Ni siquiera el compromiso humanitario del Papa Francisco, salpicado a veces de guiños populistas, va a separar a la rancia izquierda española de sus prejuicios anticatólicos, que no laicos porque son compatibles con la simpatía hacia otras confesiones que sustentan un pensamiento político antioccidental bajo su cobertura religiosa. El anticlericalismo forma parte de una identidad atávica referenciada en la dictadura de Franco, como la aversión hacia el concepto de España; son mitos anclados en el imaginario progresista con una fuerza capaz de sobrevivir a cuarenta años de democracia. En el caso de la Iglesia, su papel en la sociedad contemporánea sigue sin ser reconocido por la mentalidad arcaica de quienes viven instalados en la nostalgia de la legitimidad republicana. Poco

importa a esos efectos que en cada crisis socioeconómica cientos de miles de ciudadanos obtengan en Cáritas el socorro que no hallan en unas instituciones colapsadas por la esclerosis burocrática; o que millones de familias ejerzan a través de la educación concertada -implementada, por cierto, bajo el mandato de Felipe González- su derecho constitucional a la libertad de enseñanza. Un poder socialista moderno no parece reconocerse a sí mismo si no hostiga de algún modo a la comunidad eclesiástica.

El actual, reforzado por Podemos, no iba a ser menos.
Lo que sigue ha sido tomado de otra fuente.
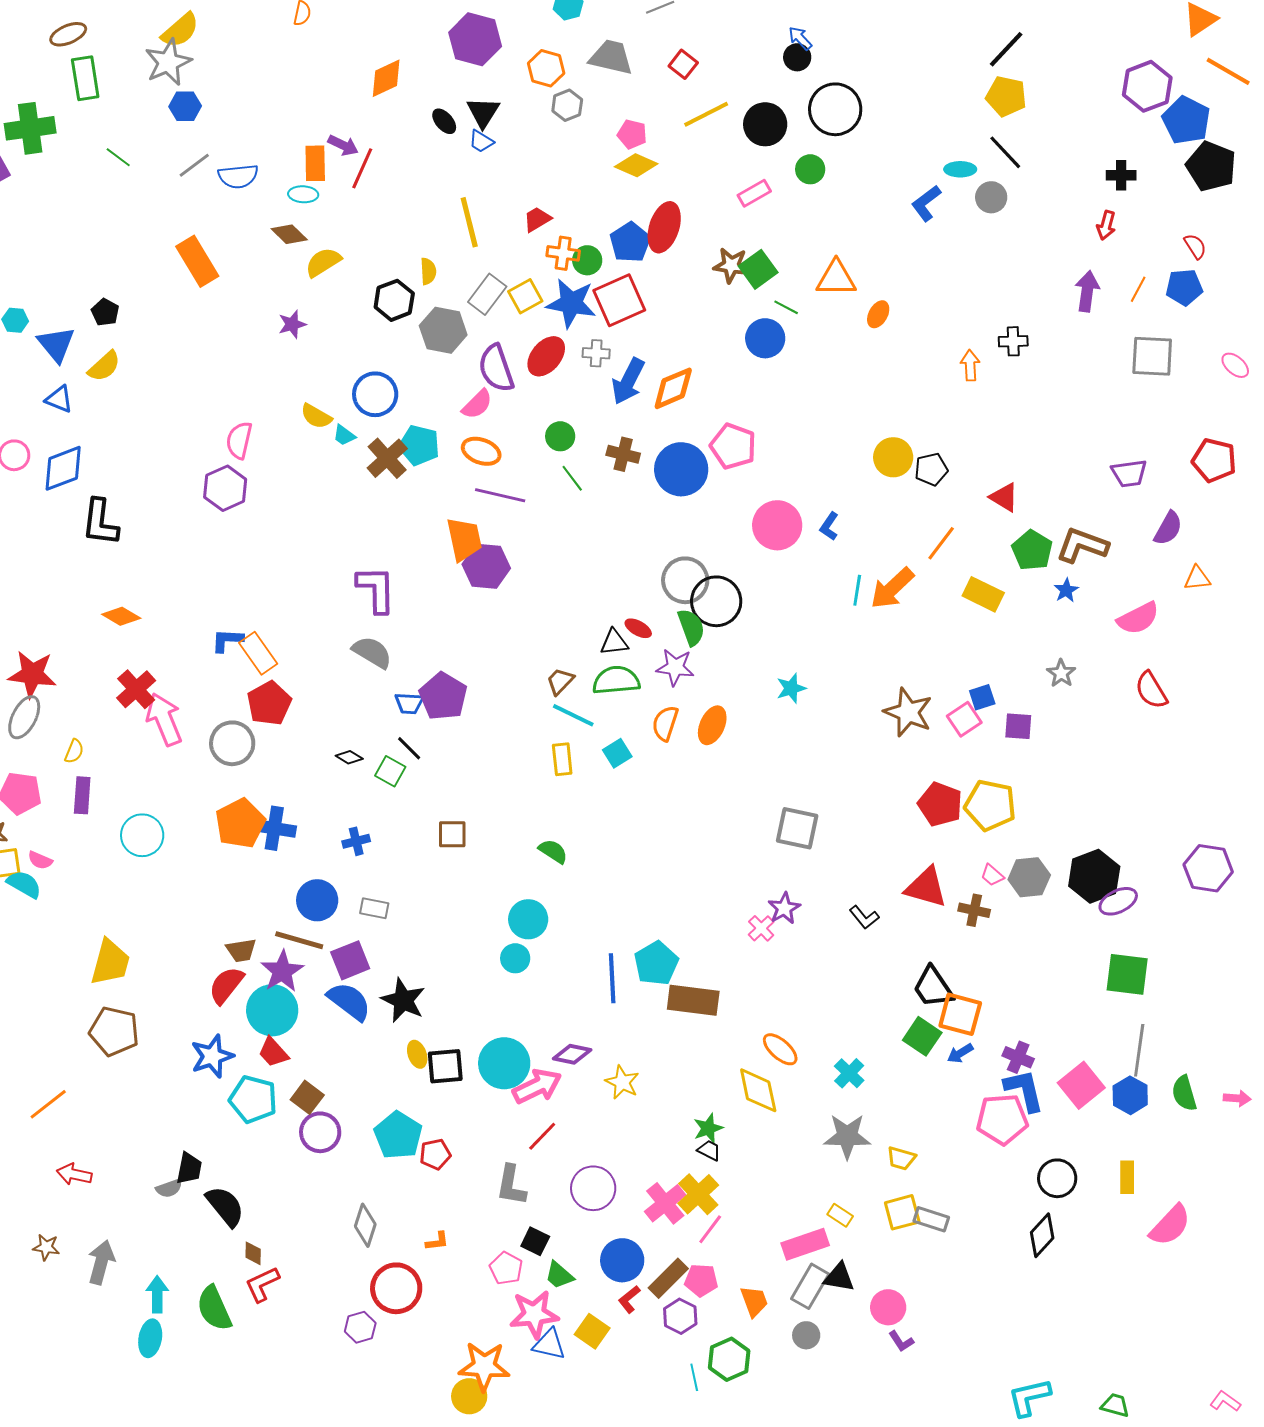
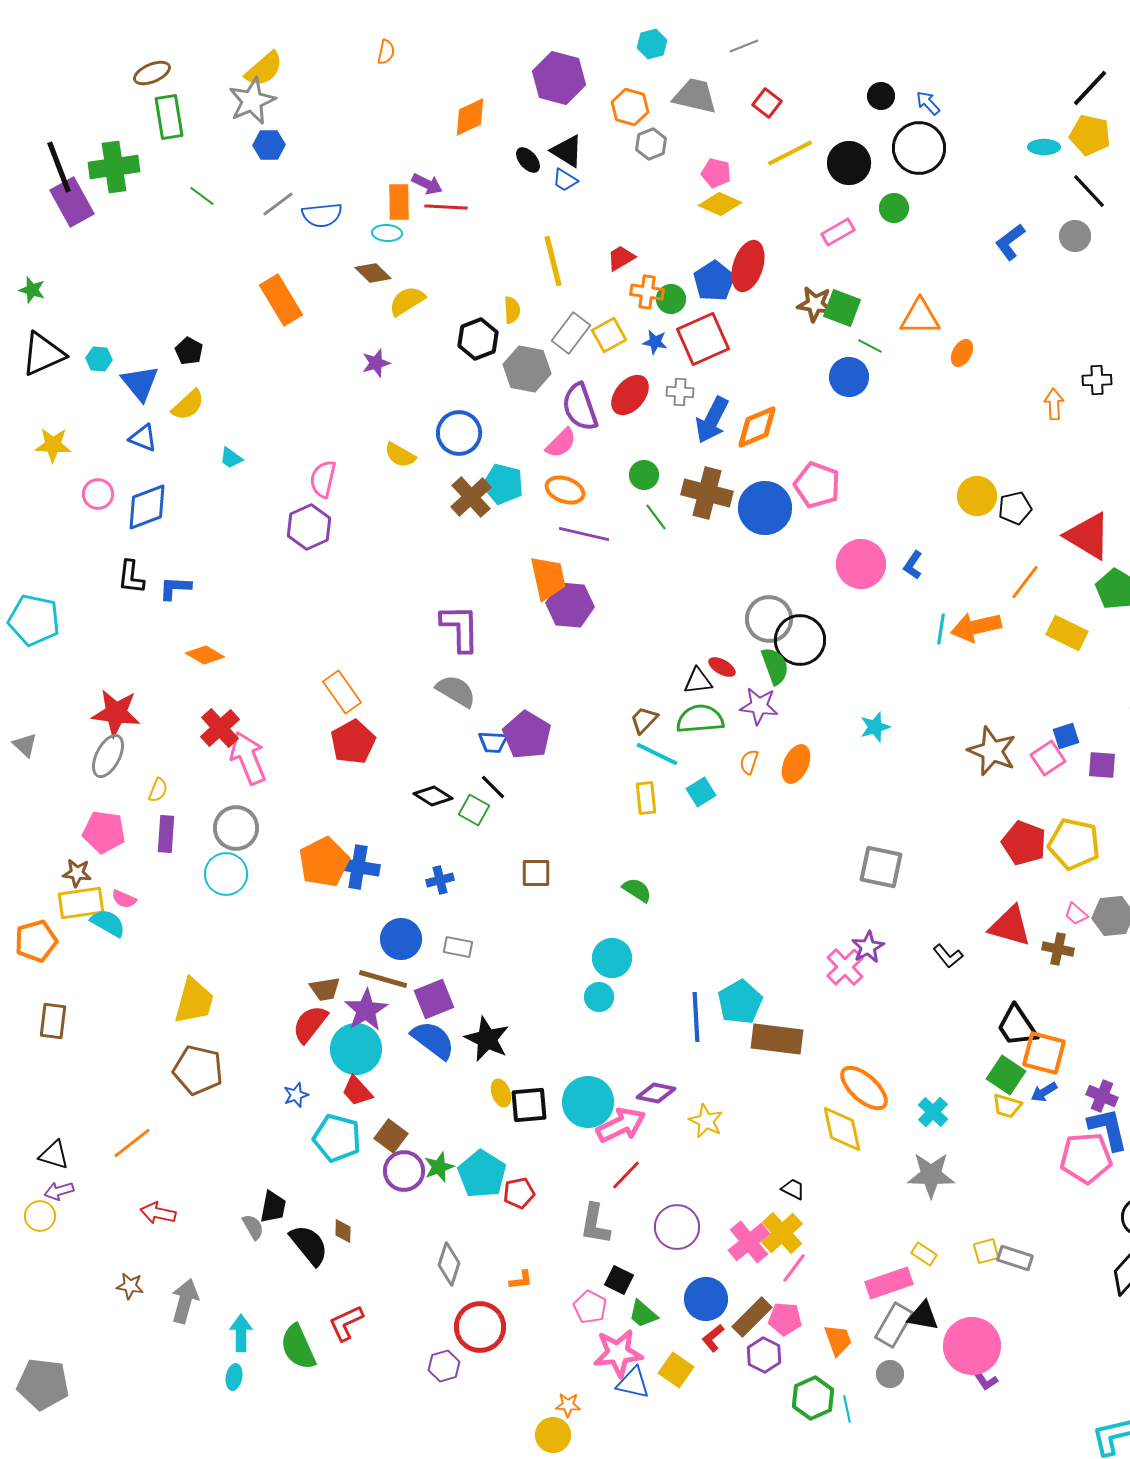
blue arrow: (800, 38) -> (928, 103), moved
black triangle: (483, 112) -> (567, 151), turned -30
red line: (362, 168) -> (446, 207), turned 69
cyan ellipse: (960, 169) -> (1044, 147), moved
green square: (758, 269) -> (842, 308), turned -33
blue star: (571, 303) -> (655, 342), size x0.5
cyan trapezoid: (344, 435) -> (231, 458), moved
brown cross: (623, 454) -> (707, 493), size x1.5
red triangle: (1004, 497) -> (1088, 536), size x1.6
black L-shape: (100, 522) -> (131, 577), moved, size x0.7
orange arrow: (892, 588) -> (976, 627), turned 30
blue L-shape: (227, 640) -> (175, 588), moved
orange semicircle: (665, 723) -> (749, 762), size x0.7
gray circle: (232, 743) -> (236, 828), moved
black diamond: (349, 757) -> (433, 796), size x1.4
pink cross: (761, 928) -> (845, 967), size x1.4
orange ellipse: (780, 1049) -> (864, 1088), size x1.4
blue star: (212, 1056) -> (296, 1095), size x0.6
green star: (708, 1128) -> (439, 1167), moved
yellow trapezoid: (901, 1158) -> (1007, 1106), moved
gray semicircle: (169, 1188) -> (253, 1227), turned -100
yellow square: (902, 1212) -> (986, 1251), size x0.7
brown diamond: (253, 1253) -> (343, 1231), moved
pink circle: (888, 1307) -> (972, 1346), size x1.6
cyan ellipse: (150, 1338) -> (234, 1377), size x0.7
orange star: (484, 1366) -> (568, 1405), size x0.5
cyan line: (694, 1377) -> (847, 1409), moved

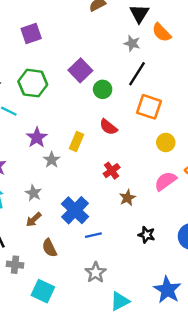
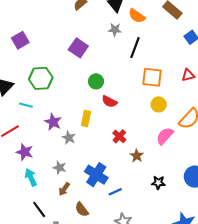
purple square: (31, 34) -> (20, 40), moved
purple square: (80, 70) -> (78, 48), moved
black line: (137, 74) -> (135, 48), moved
green circle: (103, 89) -> (96, 81), moved
orange square: (149, 107) -> (152, 77), moved

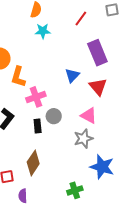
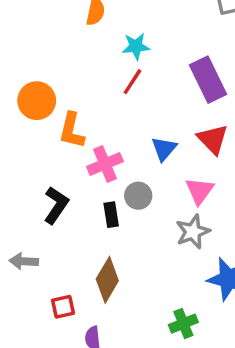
red line: (81, 18) -> (132, 82), moved
cyan star: (43, 31) -> (136, 46), moved
blue triangle: (72, 75) -> (164, 149), moved
pink triangle: (89, 116) -> (200, 191), turned 42

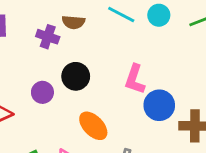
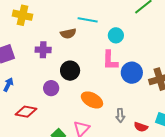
cyan circle: (159, 15) -> (116, 35), moved
brown semicircle: (73, 22) -> (68, 33), moved

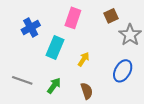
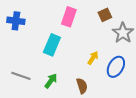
blue cross: (31, 27) -> (16, 21), moved, turned 36
yellow arrow: (84, 59) -> (93, 58), moved

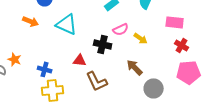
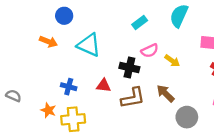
orange star: (15, 59) -> (48, 110), moved
blue cross: (45, 69) -> (69, 87), moved
brown L-shape: (97, 81) -> (133, 98), moved, turned -75

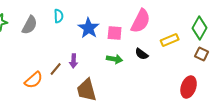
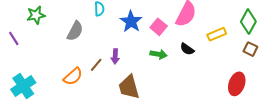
gray semicircle: (30, 25) -> (75, 31), moved
pink square: (115, 33) -> (159, 27), turned 35

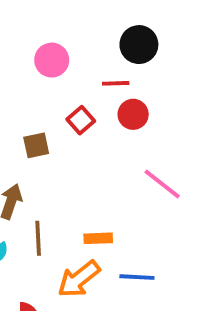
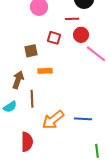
red square: (81, 120) -> (54, 38), turned -32
pink line: (162, 184) -> (96, 54), moved
orange rectangle: (98, 238) -> (45, 71), moved

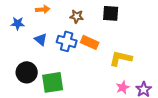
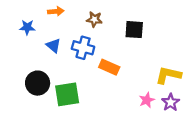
black square: (111, 13) -> (134, 30), moved
orange rectangle: (90, 42) -> (109, 67), moved
yellow L-shape: (121, 58) -> (168, 75), moved

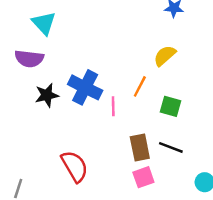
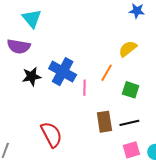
black line: (171, 147) -> (129, 123), turned -36
pink square: (143, 177) -> (131, 150), moved

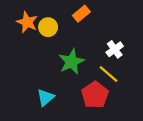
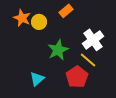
white cross: (115, 49) -> (93, 40), size x1.5

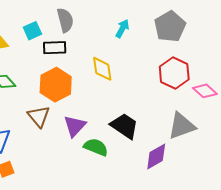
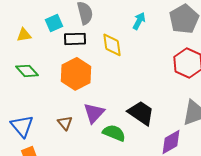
yellow diamond: (102, 69) -> (112, 45), moved
brown triangle: (39, 116) -> (65, 123), moved, size x0.7

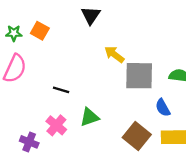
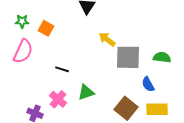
orange square: (40, 31) -> (46, 28), moved

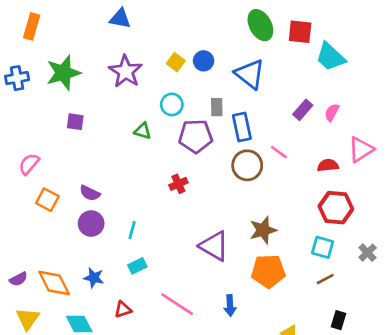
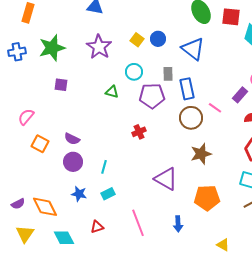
purple rectangle: (303, 110) -> (240, 95), moved
brown star: (263, 230) -> (201, 154), moved
blue star: (94, 278) -> (79, 194), moved
pink line: (177, 304) -> (138, 223), turned 36

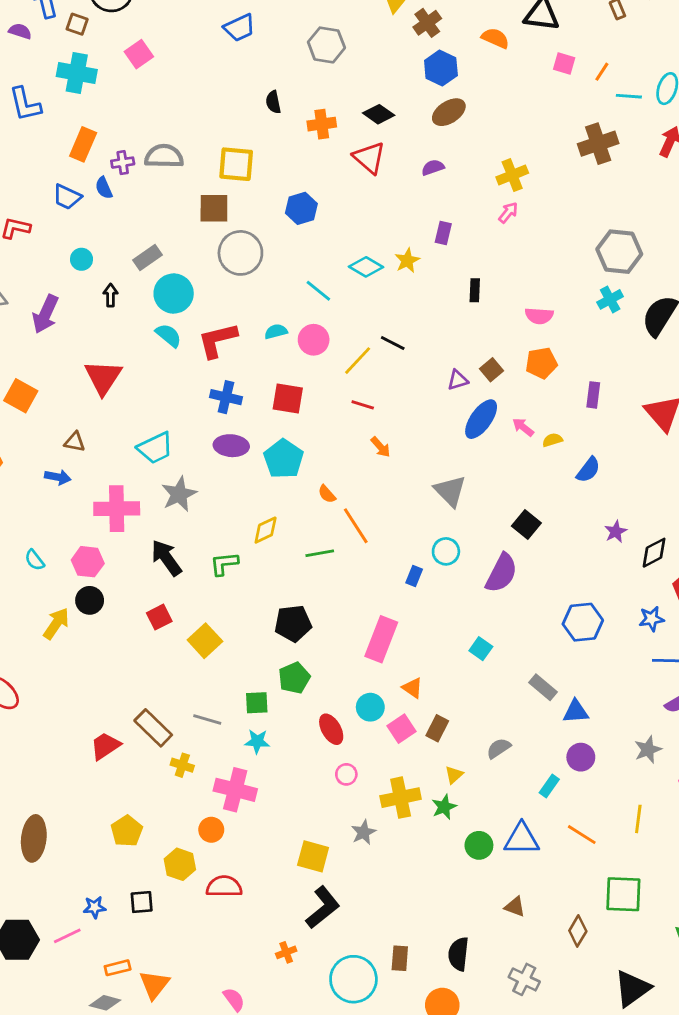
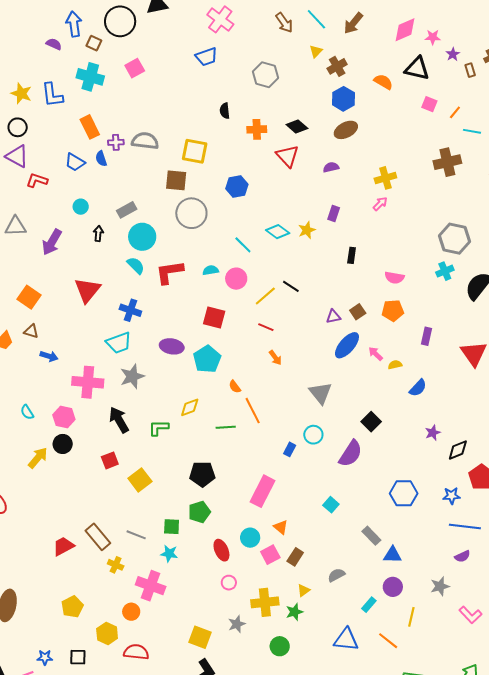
orange rectangle: (83, 144) -> (90, 127), turned -55
blue cross: (226, 397) -> (130, 310), moved
brown triangle: (75, 442) -> (31, 331), moved
yellow line: (638, 819) -> (411, 617), moved
green circle: (479, 845) -> (280, 646), moved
Su visión estatalista quedaría incompleta sin achicar el campo a los colegios cuyo ideario no coincida con el designio uniformador del Gobierno. Hay que dificultarles el funcionamiento bien sea en la ley de turno -van ocho, a una media de una por quinquenio- o en la distribución de inversiones y presupuestos. Acabar con la concertada es un anhelo ideológico ajeno incluso a la evidencia de la filiación no confesional de la mayoría de sus centros. Hay que ir a por ellos y dejarlos sin un euro si no resulta posible eliminarlos por completo. En esta ofuscación persecutoria se juntan otros dos elementos esenciales del pensamiento (?) doctrinario: la aversión a la autonomía pedagógica y la sedicente superioridad de lo público sobre lo privado. Juntos conforman un «núcleo irradiador» de antiliberalismo sectario y de hostilidad a toda iniciativa independiente del Estado.

La hegemonía del supuesto progresismo ha convertido a la concertación educativa en una leyenda negra que ignora adrede su rol clave en la universalización del sistema. En los sucesivos intentos de restricción o desmantelamiento subyace también una indisimulada frustración por la reiterada preferencia que hacia este tipo de enseñanza muestran las clases medias. El intervencionismo, el afán de control político, detesta la competencia porque detesta la libertad, y como no puede prohibir la demanda opta por estrangular la oferta. Por eso este debate no va en el fondo sobre redes de docencia sino sobre el futuro del modelo de la sociedad abierta.